Being a rock star gets you plenty of nice perks -- free booze, free love, the right to run around shouting "free Mumia" every five minutes without getting smacked in the head by an annoyed co-worker. We never thought we'd count free rides on fire trucks among such prized privileges, but the members of Lit have raised the bar for future generations by joining in on, and documenting, a raucous party at a New Jersey firehouse. The band posted pictures and descriptions of the shindig, replete with topless babes and shooting fire extinguishers (talk about symbolism!) on its Web site. We hope the fact that three of the firefighters who brought the band to the party on a fire truck with sirens wailing were suspended from the force in Iselin, New Jersey, doesn't put a stop to this new trend before some lucky rocker gets to pistol-whip a suspect while on patrol with some L.A. cops . . .

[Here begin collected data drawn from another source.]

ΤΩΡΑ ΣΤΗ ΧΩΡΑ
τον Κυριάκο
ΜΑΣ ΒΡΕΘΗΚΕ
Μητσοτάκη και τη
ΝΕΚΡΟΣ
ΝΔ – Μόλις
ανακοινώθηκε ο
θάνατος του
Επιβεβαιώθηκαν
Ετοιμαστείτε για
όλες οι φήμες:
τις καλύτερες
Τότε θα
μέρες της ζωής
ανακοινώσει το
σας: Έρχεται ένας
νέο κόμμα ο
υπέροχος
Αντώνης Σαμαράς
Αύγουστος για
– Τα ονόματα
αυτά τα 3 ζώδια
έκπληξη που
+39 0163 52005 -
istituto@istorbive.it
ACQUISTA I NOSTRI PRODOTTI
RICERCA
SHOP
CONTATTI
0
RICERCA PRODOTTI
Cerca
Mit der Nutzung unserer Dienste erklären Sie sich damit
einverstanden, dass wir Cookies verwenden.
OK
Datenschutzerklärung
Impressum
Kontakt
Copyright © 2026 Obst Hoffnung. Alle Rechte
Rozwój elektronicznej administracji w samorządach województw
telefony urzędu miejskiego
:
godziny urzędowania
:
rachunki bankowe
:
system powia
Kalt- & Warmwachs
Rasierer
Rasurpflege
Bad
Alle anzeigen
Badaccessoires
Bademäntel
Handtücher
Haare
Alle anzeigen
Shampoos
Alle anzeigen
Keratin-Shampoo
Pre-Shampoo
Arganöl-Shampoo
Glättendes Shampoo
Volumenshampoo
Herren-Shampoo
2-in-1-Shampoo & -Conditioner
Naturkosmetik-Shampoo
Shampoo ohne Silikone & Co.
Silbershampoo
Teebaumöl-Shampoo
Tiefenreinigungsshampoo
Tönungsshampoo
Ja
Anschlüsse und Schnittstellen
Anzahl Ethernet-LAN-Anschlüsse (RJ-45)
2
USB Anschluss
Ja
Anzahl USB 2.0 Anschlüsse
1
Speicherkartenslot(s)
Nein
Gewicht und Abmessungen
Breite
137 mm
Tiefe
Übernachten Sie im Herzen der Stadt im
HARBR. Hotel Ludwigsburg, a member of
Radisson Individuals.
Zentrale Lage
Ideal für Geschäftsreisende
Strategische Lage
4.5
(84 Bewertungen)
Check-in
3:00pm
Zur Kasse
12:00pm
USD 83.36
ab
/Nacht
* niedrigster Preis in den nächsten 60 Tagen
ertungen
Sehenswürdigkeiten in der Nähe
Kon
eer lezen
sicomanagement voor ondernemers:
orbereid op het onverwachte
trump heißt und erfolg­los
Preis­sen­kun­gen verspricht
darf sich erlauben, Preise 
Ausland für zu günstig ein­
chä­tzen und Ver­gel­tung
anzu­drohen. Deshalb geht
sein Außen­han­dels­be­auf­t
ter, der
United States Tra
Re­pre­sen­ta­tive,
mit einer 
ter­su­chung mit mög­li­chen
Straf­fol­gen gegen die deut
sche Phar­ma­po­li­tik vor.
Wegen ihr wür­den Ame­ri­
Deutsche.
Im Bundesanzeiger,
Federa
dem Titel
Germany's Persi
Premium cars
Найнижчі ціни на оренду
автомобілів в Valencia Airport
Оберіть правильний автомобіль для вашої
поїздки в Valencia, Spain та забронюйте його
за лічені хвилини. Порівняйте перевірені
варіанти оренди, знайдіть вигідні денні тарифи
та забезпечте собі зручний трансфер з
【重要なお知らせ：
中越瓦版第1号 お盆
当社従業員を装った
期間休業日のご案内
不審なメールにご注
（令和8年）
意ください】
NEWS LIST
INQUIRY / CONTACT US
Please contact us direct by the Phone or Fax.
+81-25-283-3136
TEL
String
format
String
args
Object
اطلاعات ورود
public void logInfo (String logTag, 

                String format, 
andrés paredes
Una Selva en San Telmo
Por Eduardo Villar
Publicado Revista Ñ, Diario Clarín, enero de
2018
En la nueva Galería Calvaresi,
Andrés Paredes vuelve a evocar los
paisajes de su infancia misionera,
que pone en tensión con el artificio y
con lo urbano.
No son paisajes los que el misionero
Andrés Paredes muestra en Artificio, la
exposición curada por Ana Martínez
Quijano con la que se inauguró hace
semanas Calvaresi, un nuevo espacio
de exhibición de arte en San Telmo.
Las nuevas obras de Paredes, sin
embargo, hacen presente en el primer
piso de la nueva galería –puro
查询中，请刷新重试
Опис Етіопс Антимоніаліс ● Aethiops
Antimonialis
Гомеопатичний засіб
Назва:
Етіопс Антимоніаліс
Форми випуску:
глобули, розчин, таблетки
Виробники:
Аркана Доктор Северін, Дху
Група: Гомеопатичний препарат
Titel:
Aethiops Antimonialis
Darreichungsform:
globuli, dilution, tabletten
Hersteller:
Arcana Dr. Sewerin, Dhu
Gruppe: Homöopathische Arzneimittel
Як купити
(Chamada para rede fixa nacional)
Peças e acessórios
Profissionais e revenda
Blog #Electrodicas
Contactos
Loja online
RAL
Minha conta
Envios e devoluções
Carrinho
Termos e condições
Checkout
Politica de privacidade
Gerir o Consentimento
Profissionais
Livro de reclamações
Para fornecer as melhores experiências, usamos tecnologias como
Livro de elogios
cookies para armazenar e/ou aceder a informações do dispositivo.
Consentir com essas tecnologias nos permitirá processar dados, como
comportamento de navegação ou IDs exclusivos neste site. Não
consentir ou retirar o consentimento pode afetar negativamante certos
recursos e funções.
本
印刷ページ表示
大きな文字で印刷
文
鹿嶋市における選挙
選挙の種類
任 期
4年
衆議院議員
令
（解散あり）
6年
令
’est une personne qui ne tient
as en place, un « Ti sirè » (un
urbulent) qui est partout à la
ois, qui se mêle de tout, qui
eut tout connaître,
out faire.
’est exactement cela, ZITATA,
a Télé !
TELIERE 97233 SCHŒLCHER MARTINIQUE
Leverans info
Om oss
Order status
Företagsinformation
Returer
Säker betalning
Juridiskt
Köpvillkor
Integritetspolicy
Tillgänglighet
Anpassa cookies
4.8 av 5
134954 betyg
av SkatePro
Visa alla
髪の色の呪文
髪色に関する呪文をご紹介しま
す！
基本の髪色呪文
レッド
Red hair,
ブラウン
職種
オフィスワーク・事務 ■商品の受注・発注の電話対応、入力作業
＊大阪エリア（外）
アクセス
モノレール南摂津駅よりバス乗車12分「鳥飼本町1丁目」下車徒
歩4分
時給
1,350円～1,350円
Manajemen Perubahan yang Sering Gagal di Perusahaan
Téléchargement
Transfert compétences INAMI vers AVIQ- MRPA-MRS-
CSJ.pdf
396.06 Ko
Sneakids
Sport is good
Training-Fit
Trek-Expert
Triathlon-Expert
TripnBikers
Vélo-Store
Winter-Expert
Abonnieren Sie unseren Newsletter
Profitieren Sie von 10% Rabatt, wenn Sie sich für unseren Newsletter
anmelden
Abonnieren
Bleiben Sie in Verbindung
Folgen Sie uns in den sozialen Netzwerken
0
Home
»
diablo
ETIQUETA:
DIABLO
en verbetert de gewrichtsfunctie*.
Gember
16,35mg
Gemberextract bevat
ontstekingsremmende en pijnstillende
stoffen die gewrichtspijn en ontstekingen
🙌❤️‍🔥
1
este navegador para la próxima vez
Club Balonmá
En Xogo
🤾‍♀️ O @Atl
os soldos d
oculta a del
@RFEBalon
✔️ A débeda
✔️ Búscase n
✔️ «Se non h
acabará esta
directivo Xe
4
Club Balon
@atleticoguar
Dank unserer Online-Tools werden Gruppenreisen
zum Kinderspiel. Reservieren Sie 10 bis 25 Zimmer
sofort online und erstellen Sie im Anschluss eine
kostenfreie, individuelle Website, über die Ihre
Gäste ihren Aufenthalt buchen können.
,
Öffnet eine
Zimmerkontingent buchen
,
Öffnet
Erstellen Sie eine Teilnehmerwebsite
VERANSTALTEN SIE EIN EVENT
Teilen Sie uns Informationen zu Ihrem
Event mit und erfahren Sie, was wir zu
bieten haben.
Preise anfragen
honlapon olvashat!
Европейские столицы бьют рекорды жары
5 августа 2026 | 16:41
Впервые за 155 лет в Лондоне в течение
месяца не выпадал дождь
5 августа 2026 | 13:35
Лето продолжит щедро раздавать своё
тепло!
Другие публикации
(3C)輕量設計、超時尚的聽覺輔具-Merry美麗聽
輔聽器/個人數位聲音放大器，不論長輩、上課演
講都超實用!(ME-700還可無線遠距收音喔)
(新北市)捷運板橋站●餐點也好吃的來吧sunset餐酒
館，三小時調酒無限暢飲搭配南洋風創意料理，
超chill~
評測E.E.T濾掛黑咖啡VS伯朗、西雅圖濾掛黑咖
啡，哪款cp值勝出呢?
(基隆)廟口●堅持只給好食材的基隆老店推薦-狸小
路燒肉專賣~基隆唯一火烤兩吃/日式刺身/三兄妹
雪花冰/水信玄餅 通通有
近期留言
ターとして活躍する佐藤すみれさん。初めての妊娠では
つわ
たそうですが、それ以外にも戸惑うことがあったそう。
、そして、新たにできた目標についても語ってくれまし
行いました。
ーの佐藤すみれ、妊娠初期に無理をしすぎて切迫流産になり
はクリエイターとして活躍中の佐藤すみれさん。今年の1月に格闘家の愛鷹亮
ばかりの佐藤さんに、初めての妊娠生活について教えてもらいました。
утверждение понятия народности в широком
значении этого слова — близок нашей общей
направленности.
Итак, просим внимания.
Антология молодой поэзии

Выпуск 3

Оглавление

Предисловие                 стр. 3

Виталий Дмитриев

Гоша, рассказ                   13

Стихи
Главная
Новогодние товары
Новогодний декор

It's always nice to see chart-topping musicians take an interest in the doings of their loved ones, which is why it warmed our heart to hear that Korn bassist Fieldy recently gave a boost to little sister Mandi's acting career. The aspiring thespian, it seems, needed a quiet, out-of-the-way place to work on her craft, so in the spirit of brotherly love her bass-toting brother donated his apartment so that Mandi could work in peace. Fieldy's contribution clearly paid off, since lil' sis is getting some serious attention for her work, which is on display in the "Girls Next Door" section of a porn site called iVolt. Kinda puts that "Family Values" concept in perspective, eh? . . .

The disco divas in the Prodigy may be getting older, but that doesn't mean they have to grow up, as they prove on a new single that sings the praises of Rohypnol. Continuing in the proud (for lack of a better word) tradition of "Smack My Bitch Up," Keith Flint uses "Baby's Got a Temper" to salute the use of the so-called "date rape" drug, conveniently giving us the chance to note that a real man wouldn't need such accessories to improve his love life . . .

Proving that his taste in women is every bit as strange as his diction, Joe Cocker told a German newspaper that the very first piece of eye candy he ever hung on his bedroom wall was a photo of Queen Elizabeth. Cocker told Cologne's Express that "it's no joke, she was my first pin-up girl," but went on to admit that he held no prurient fantasies about old Liz, but merely wanted to show respect for her by keeping the picture on display. We tried to say the same thing about that Pam Anderson centerfold, but the girlfriend didn't buy it.